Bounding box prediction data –
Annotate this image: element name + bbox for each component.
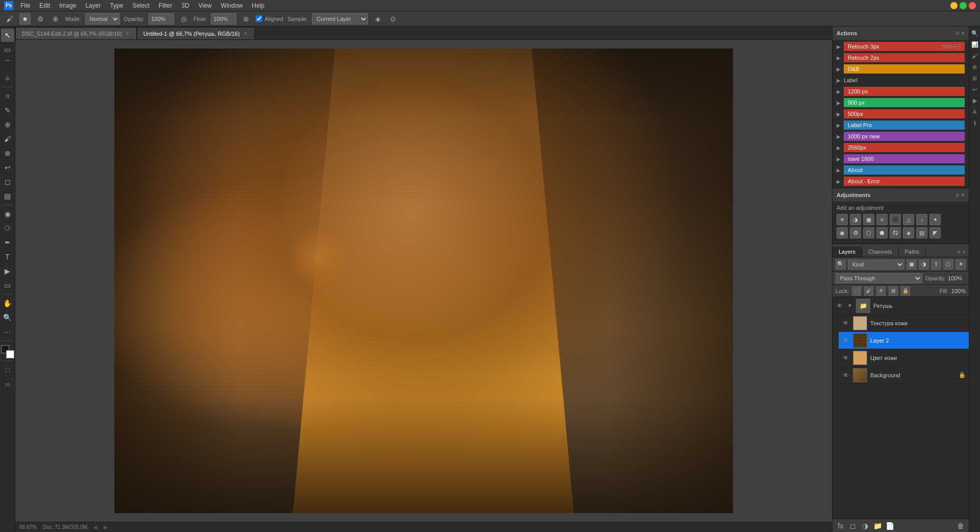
tab-2[interactable]: Untitled-1 @ 66,7% (Ретушь, RGB/16) × <box>137 27 255 39</box>
adj-hue-btn[interactable]: △ <box>903 214 914 225</box>
layers-kind-select[interactable]: Kind Name Effect Mode <box>848 259 904 270</box>
adj-selective-btn[interactable]: ◤ <box>929 227 941 238</box>
lock-transparent-btn[interactable]: ⬚ <box>852 286 861 296</box>
opacity-value[interactable]: 100% <box>948 275 966 281</box>
rt-grid-btn[interactable]: ⊞ <box>970 74 979 83</box>
background-color[interactable] <box>6 350 14 358</box>
adj-channelmix-btn[interactable]: ❂ <box>850 227 861 238</box>
rt-char-btn[interactable]: A <box>970 107 979 116</box>
menu-filter[interactable]: Filter <box>155 1 177 10</box>
layers-kind-icon[interactable]: 🔍 <box>836 259 846 270</box>
lasso-tool[interactable]: ⌒ <box>1 57 14 70</box>
shape-tool[interactable]: ▭ <box>1 279 14 292</box>
canvas-image[interactable] <box>114 49 733 513</box>
menu-window[interactable]: Window <box>217 1 247 10</box>
tab-2-close[interactable]: × <box>243 30 248 37</box>
brush-tool[interactable]: 🖌 <box>1 132 14 146</box>
brush-preview[interactable]: ● <box>19 13 31 25</box>
action-item-db[interactable]: ▶ D&B <box>832 63 969 75</box>
canvas-container[interactable] <box>15 40 832 522</box>
eraser-tool[interactable]: ◻ <box>1 175 14 188</box>
action-item-2560px[interactable]: ▶ 2560px <box>832 142 969 153</box>
brush-icon[interactable]: 🖌 <box>4 13 15 25</box>
layer-textura[interactable]: 👁 Текстура кожи <box>839 315 969 332</box>
lock-artboard-btn[interactable]: ⊞ <box>889 286 898 296</box>
fill-value[interactable]: 100% <box>951 288 966 294</box>
layer-adj-btn[interactable]: ◑ <box>860 521 870 531</box>
eyedropper-tool[interactable]: ✎ <box>1 104 14 117</box>
adj-exposure-btn[interactable]: ≡ <box>876 214 888 225</box>
hand-tool[interactable]: ✋ <box>1 297 14 310</box>
marquee-tool[interactable]: ▭ <box>1 43 14 56</box>
rt-history-btn[interactable]: ↩ <box>970 85 979 94</box>
rt-info-btn[interactable]: ℹ <box>970 118 979 128</box>
layer-vis-cvet[interactable]: 👁 <box>842 354 850 362</box>
flow-input[interactable] <box>211 13 236 25</box>
actions-close-btn[interactable]: × <box>961 30 965 37</box>
menu-layer[interactable]: Layer <box>81 1 105 10</box>
opacity-input[interactable] <box>149 13 174 25</box>
crop-tool[interactable]: ⌗ <box>1 89 14 103</box>
clone-stamp-icon[interactable]: ⊙ <box>387 13 399 25</box>
layers-menu-btn[interactable]: ≡ <box>957 249 960 255</box>
gradient-tool[interactable]: ▤ <box>1 189 14 203</box>
adj-bw-btn[interactable]: ✦ <box>929 214 941 225</box>
adj-close-btn[interactable]: × <box>961 191 965 199</box>
blur-tool[interactable]: ◉ <box>1 207 14 221</box>
action-item-500px[interactable]: ▶ 500px <box>832 108 969 119</box>
action-item-labelpro[interactable]: ▶ Label Pro <box>832 119 969 131</box>
layer-layer2[interactable]: 👁 Layer 2 <box>839 332 969 349</box>
tab-1[interactable]: DSC_5144-Edit-2.tif @ 66,7% (RGB/16) × <box>15 27 137 39</box>
action-item-1200px[interactable]: ▶ 1200 px <box>832 86 969 97</box>
rt-search-btn[interactable]: 🔍 <box>970 29 979 38</box>
menu-image[interactable]: Image <box>55 1 80 10</box>
sample-select[interactable]: Current Layer All Layers <box>312 13 368 25</box>
layer-fx-btn[interactable]: fx <box>836 521 846 531</box>
layer-cvet[interactable]: 👁 Цвет кожи <box>839 349 969 367</box>
clone-source-icon[interactable]: ⊕ <box>50 13 61 25</box>
mode-select[interactable]: Normal Multiply Screen <box>85 13 120 25</box>
menu-select[interactable]: Select <box>128 1 153 10</box>
blend-mode-select[interactable]: Pass Through Normal Multiply Screen <box>836 273 922 283</box>
rt-histogram-btn[interactable]: 📊 <box>970 40 979 49</box>
minimize-button[interactable]: − <box>950 2 958 9</box>
dodge-tool[interactable]: ⚆ <box>1 222 14 235</box>
action-item-about-error[interactable]: ▶ About - Error <box>832 176 969 187</box>
layer-vis-bg[interactable]: 👁 <box>842 371 850 379</box>
lock-all-btn[interactable]: 🔒 <box>901 286 910 296</box>
layers-filter-type[interactable]: T <box>931 259 941 270</box>
pen-tool[interactable]: ✒ <box>1 236 14 249</box>
text-tool[interactable]: T <box>1 250 14 263</box>
airbrush-icon[interactable]: ◎ <box>178 13 189 25</box>
adj-photofilt-btn[interactable]: ◉ <box>837 227 848 238</box>
magic-wand-tool[interactable]: ⟡ <box>1 71 14 85</box>
adj-menu-btn[interactable]: ≡ <box>955 191 959 199</box>
lock-image-btn[interactable]: 🖌 <box>864 286 873 296</box>
adj-threshold-btn[interactable]: ◈ <box>903 227 914 238</box>
pressure-icon[interactable]: ⊛ <box>240 13 252 25</box>
move-tool[interactable]: ↖ <box>1 29 14 42</box>
layer-vis-layer2[interactable]: 👁 <box>842 336 850 345</box>
action-item-save1600[interactable]: ▶ save 1600 <box>832 153 969 164</box>
menu-view[interactable]: View <box>194 1 216 10</box>
tab-layers[interactable]: Layers <box>832 247 862 257</box>
layer-background[interactable]: 👁 Background 🔒 <box>839 367 969 384</box>
adj-levels-btn[interactable]: ◑ <box>850 214 861 225</box>
menu-file[interactable]: File <box>16 1 34 10</box>
adj-brightness-btn[interactable]: ☀ <box>837 214 848 225</box>
screen-mode-btn[interactable]: ▭ <box>1 377 14 391</box>
adj-invert-btn[interactable]: ⬢ <box>876 227 888 238</box>
layer-vis-textura[interactable]: 👁 <box>842 319 850 327</box>
adj-colorbalance-btn[interactable]: ⬦ <box>916 214 927 225</box>
adj-posterize-btn[interactable]: 🗘 <box>890 227 901 238</box>
path-selection-tool[interactable]: ▶ <box>1 264 14 278</box>
action-item-label[interactable]: ▶ Label <box>832 75 969 86</box>
rt-clone-btn[interactable]: ⊕ <box>970 62 979 71</box>
layers-filter-smart[interactable]: ✦ <box>955 259 966 270</box>
tab-1-close[interactable]: × <box>125 30 130 37</box>
history-brush-tool[interactable]: ↩ <box>1 161 14 174</box>
menu-3d[interactable]: 3D <box>177 1 193 10</box>
layers-filter-shape[interactable]: ⬡ <box>943 259 953 270</box>
color-swatches[interactable] <box>1 345 14 358</box>
zoom-tool[interactable]: 🔍 <box>1 311 14 324</box>
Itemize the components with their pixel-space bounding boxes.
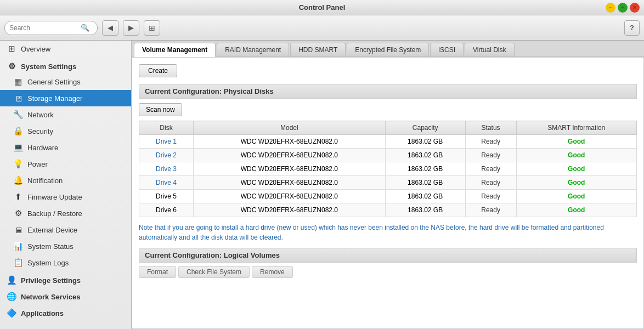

TASK ITEM – Produce an exact reprint of the entries, dropping the images.

TASK SOLUTION –
Annotate this image: element name + bbox for each component.
tab-2[interactable]: Untitled-1 @ 66,7% (Ретушь, RGB/16) × <box>137 27 255 39</box>
adj-hue-btn[interactable]: △ <box>903 214 914 225</box>
layers-kind-select[interactable]: Kind Name Effect Mode <box>848 259 904 270</box>
adj-selective-btn[interactable]: ◤ <box>929 227 941 238</box>
lock-transparent-btn[interactable]: ⬚ <box>852 286 861 296</box>
opacity-value[interactable]: 100% <box>948 275 966 281</box>
rt-grid-btn[interactable]: ⊞ <box>970 74 979 83</box>
background-color[interactable] <box>6 350 14 358</box>
adj-channelmix-btn[interactable]: ❂ <box>850 227 861 238</box>
rt-char-btn[interactable]: A <box>970 107 979 116</box>
menu-filter[interactable]: Filter <box>155 1 177 10</box>
layers-kind-icon[interactable]: 🔍 <box>836 259 846 270</box>
lasso-tool[interactable]: ⌒ <box>1 57 14 70</box>
shape-tool[interactable]: ▭ <box>1 279 14 292</box>
canvas-image[interactable] <box>114 49 733 513</box>
menu-window[interactable]: Window <box>217 1 247 10</box>
tab-2-close[interactable]: × <box>243 30 248 37</box>
brush-tool[interactable]: 🖌 <box>1 132 14 146</box>
brush-preview[interactable]: ● <box>19 13 31 25</box>
action-item-db[interactable]: ▶ D&B <box>832 63 969 75</box>
canvas-container[interactable] <box>15 40 832 522</box>
eraser-tool[interactable]: ◻ <box>1 175 14 188</box>
action-item-2560px[interactable]: ▶ 2560px <box>832 142 969 153</box>
brush-icon[interactable]: 🖌 <box>4 13 15 25</box>
layer-textura[interactable]: 👁 Текстура кожи <box>839 315 969 332</box>
lock-artboard-btn[interactable]: ⊞ <box>889 286 898 296</box>
fill-value[interactable]: 100% <box>951 288 966 294</box>
layer-adj-btn[interactable]: ◑ <box>860 521 870 531</box>
eyedropper-tool[interactable]: ✎ <box>1 104 14 117</box>
adj-exposure-btn[interactable]: ≡ <box>876 214 888 225</box>
hand-tool[interactable]: ✋ <box>1 297 14 310</box>
marquee-tool[interactable]: ▭ <box>1 43 14 56</box>
rt-history-btn[interactable]: ↩ <box>970 85 979 94</box>
rt-info-btn[interactable]: ℹ <box>970 118 979 128</box>
layer-vis-cvet[interactable]: 👁 <box>842 354 850 362</box>
flow-input[interactable] <box>211 13 236 25</box>
actions-close-btn[interactable]: × <box>961 30 965 37</box>
menu-layer[interactable]: Layer <box>81 1 105 10</box>
opacity-input[interactable] <box>149 13 174 25</box>
crop-tool[interactable]: ⌗ <box>1 89 14 103</box>
clone-stamp-icon[interactable]: ⊙ <box>387 13 399 25</box>
layers-menu-btn[interactable]: ≡ <box>957 249 960 255</box>
gradient-tool[interactable]: ▤ <box>1 189 14 203</box>
adj-bw-btn[interactable]: ✦ <box>929 214 941 225</box>
adj-close-btn[interactable]: × <box>961 191 965 199</box>
blur-tool[interactable]: ◉ <box>1 207 14 221</box>
action-item-500px[interactable]: ▶ 500px <box>832 108 969 119</box>
action-item-labelpro[interactable]: ▶ Label Pro <box>832 119 969 131</box>
layer-layer2[interactable]: 👁 Layer 2 <box>839 332 969 349</box>
tab-1[interactable]: DSC_5144-Edit-2.tif @ 66,7% (RGB/16) × <box>15 27 137 39</box>
action-item-1200px[interactable]: ▶ 1200 px <box>832 86 969 97</box>
rt-search-btn[interactable]: 🔍 <box>970 29 979 38</box>
menu-image[interactable]: Image <box>55 1 80 10</box>
sample-select[interactable]: Current Layer All Layers <box>312 13 368 25</box>
layer-fx-btn[interactable]: fx <box>836 521 846 531</box>
layer-cvet[interactable]: 👁 Цвет кожи <box>839 349 969 367</box>
clone-source-icon[interactable]: ⊕ <box>50 13 61 25</box>
mode-select[interactable]: Normal Multiply Screen <box>85 13 120 25</box>
menu-select[interactable]: Select <box>128 1 153 10</box>
blend-mode-select[interactable]: Pass Through Normal Multiply Screen <box>836 273 922 283</box>
rt-histogram-btn[interactable]: 📊 <box>970 40 979 49</box>
minimize-button[interactable]: − <box>950 2 958 9</box>
dodge-tool[interactable]: ⚆ <box>1 222 14 235</box>
action-item-about-error[interactable]: ▶ About - Error <box>832 176 969 187</box>
layer-vis-bg[interactable]: 👁 <box>842 371 850 379</box>
lock-all-btn[interactable]: 🔒 <box>901 286 910 296</box>
layers-filter-type[interactable]: T <box>931 259 941 270</box>
pen-tool[interactable]: ✒ <box>1 236 14 249</box>
text-tool[interactable]: T <box>1 250 14 263</box>
airbrush-icon[interactable]: ◎ <box>178 13 189 25</box>
adj-photofilt-btn[interactable]: ◉ <box>837 227 848 238</box>
magic-wand-tool[interactable]: ⟡ <box>1 71 14 85</box>
adj-menu-btn[interactable]: ≡ <box>955 191 959 199</box>
lock-image-btn[interactable]: 🖌 <box>864 286 873 296</box>
adj-threshold-btn[interactable]: ◈ <box>903 227 914 238</box>
pressure-icon[interactable]: ⊛ <box>240 13 252 25</box>
move-tool[interactable]: ↖ <box>1 29 14 42</box>
layer-vis-layer2[interactable]: 👁 <box>842 336 850 345</box>
action-item-save1600[interactable]: ▶ save 1600 <box>832 153 969 164</box>
menu-view[interactable]: View <box>194 1 216 10</box>
tab-layers[interactable]: Layers <box>832 247 862 257</box>
layer-background[interactable]: 👁 Background 🔒 <box>839 367 969 384</box>
adj-levels-btn[interactable]: ◑ <box>850 214 861 225</box>
menu-file[interactable]: File <box>16 1 34 10</box>
adj-brightness-btn[interactable]: ☀ <box>837 214 848 225</box>
screen-mode-btn[interactable]: ▭ <box>1 377 14 391</box>
adj-invert-btn[interactable]: ⬢ <box>876 227 888 238</box>
layer-vis-textura[interactable]: 👁 <box>842 319 850 327</box>
adj-colorbalance-btn[interactable]: ⬦ <box>916 214 927 225</box>
adj-posterize-btn[interactable]: 🗘 <box>890 227 901 238</box>
path-selection-tool[interactable]: ▶ <box>1 264 14 278</box>
action-item-label[interactable]: ▶ Label <box>832 75 969 86</box>
rt-clone-btn[interactable]: ⊕ <box>970 62 979 71</box>
layers-filter-smart[interactable]: ✦ <box>955 259 966 270</box>
tab-1-close[interactable]: × <box>125 30 130 37</box>
history-brush-tool[interactable]: ↩ <box>1 161 14 174</box>
menu-3d[interactable]: 3D <box>177 1 193 10</box>
layers-filter-shape[interactable]: ⬡ <box>943 259 953 270</box>
color-swatches[interactable] <box>1 345 14 358</box>
zoom-tool[interactable]: 🔍 <box>1 311 14 324</box>
Itemize the components with their pixel-space bounding boxes.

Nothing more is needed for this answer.